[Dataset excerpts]
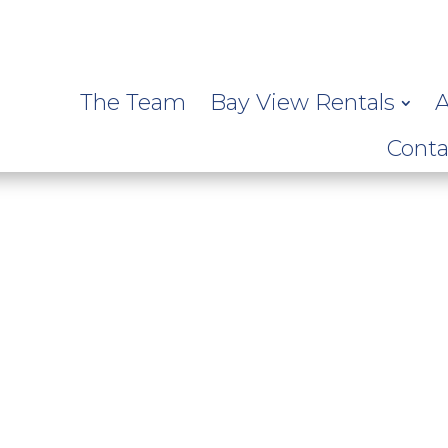
The Team
Bay View Rentals
A
Conta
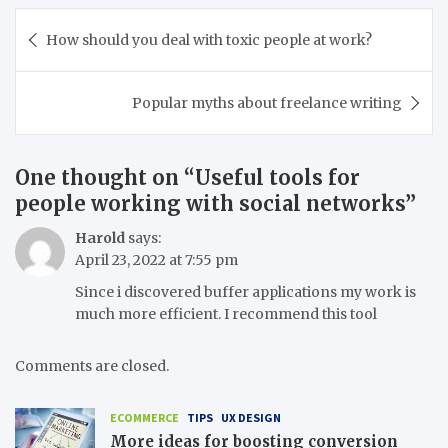
Post
How should you deal with toxic people at work?
navigation
Popular myths about freelance writing
One thought on “
Useful tools for
people working with social networks
”
Harold
says:
April 23, 2022 at 7:55 pm
Since i discovered buffer applications my work is
much more efficient. I recommend this tool
Comments are closed.
ECOMMERCE
TIPS
UX DESIGN
More ideas for boosting conversion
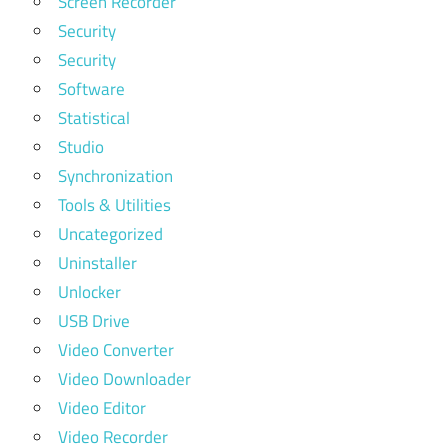
Screen Recorder
Security
Security
Software
Statistical
Studio
Synchronization
Tools & Utilities
Uncategorized
Uninstaller
Unlocker
USB Drive
Video Converter
Video Downloader
Video Editor
Video Recorder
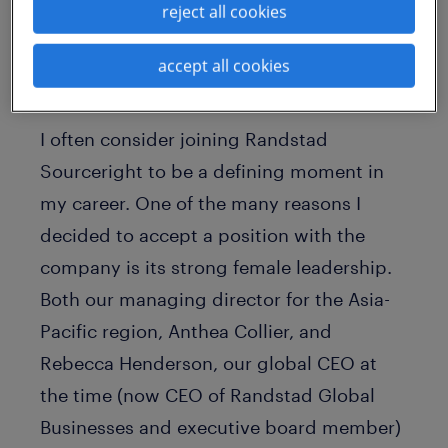
reject all cookies
project management office and operation
excellence function for the country.
accept all cookies
representation matters
I often consider joining Randstad
Sourceright to be a defining moment in
my career. One of the many reasons I
decided to accept a position with the
company is its strong female leadership.
Both our managing director for the Asia-
Pacific region, Anthea Collier, and
Rebecca Henderson, our global CEO at
the time (now CEO of Randstad Global
Businesses and executive board member)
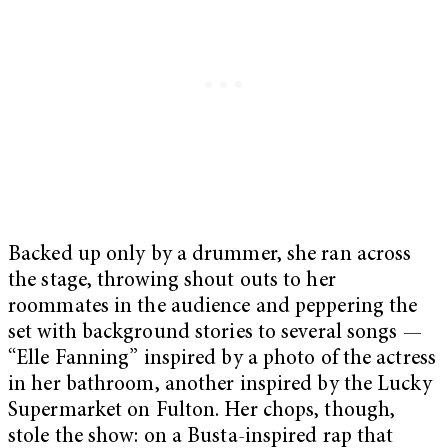
Backed up only by a drummer, she ran across
the stage, throwing shout outs to her
roommates in the audience and peppering the
set with background stories to several songs —
“Elle Fanning” inspired by a photo of the actress
in her bathroom, another inspired by the Lucky
Supermarket on Fulton. Her chops, though,
stole the show: on a Busta-inspired rap that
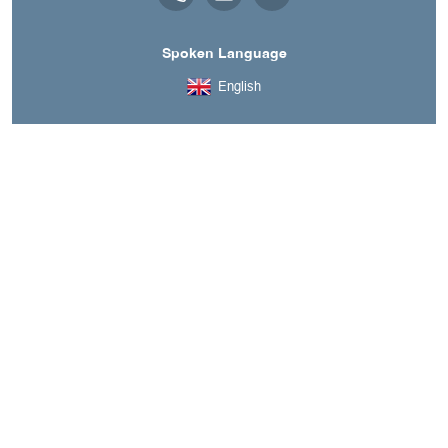
Spoken Language
English
A découvrir aussi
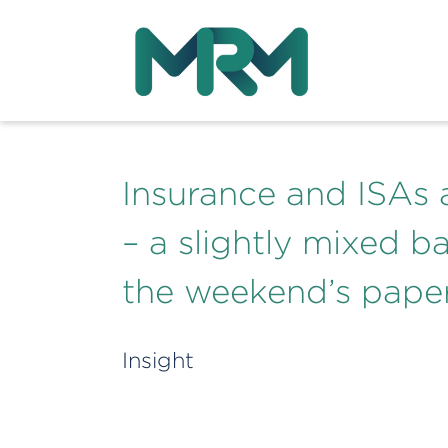
Insurance and ISAs
– a slightly mixed b
the weekend’s pape
Insight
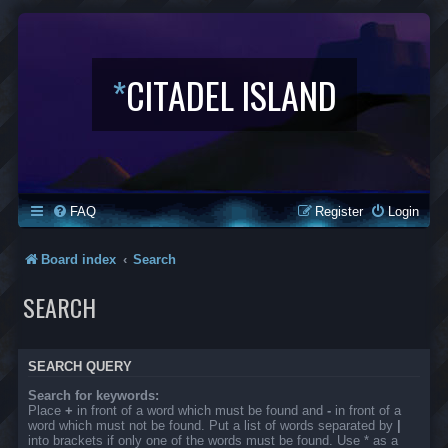
*
CITADEL ISLAND
FAQ
Register
Login
Board index
Search
SEARCH
SEARCH QUERY
Search for keywords:
Place
+
in front of a word which must be found and
-
in front of a
word which must not be found. Put a list of words separated by
|
into brackets if only one of the words must be found. Use * as a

TASK GOAL:
Show the lines above that have the word "with".

ANSWER SPACE:
How should you deal with toxic people at work?
people working with social networks
decided to accept a position with the
set with background stories to several songs —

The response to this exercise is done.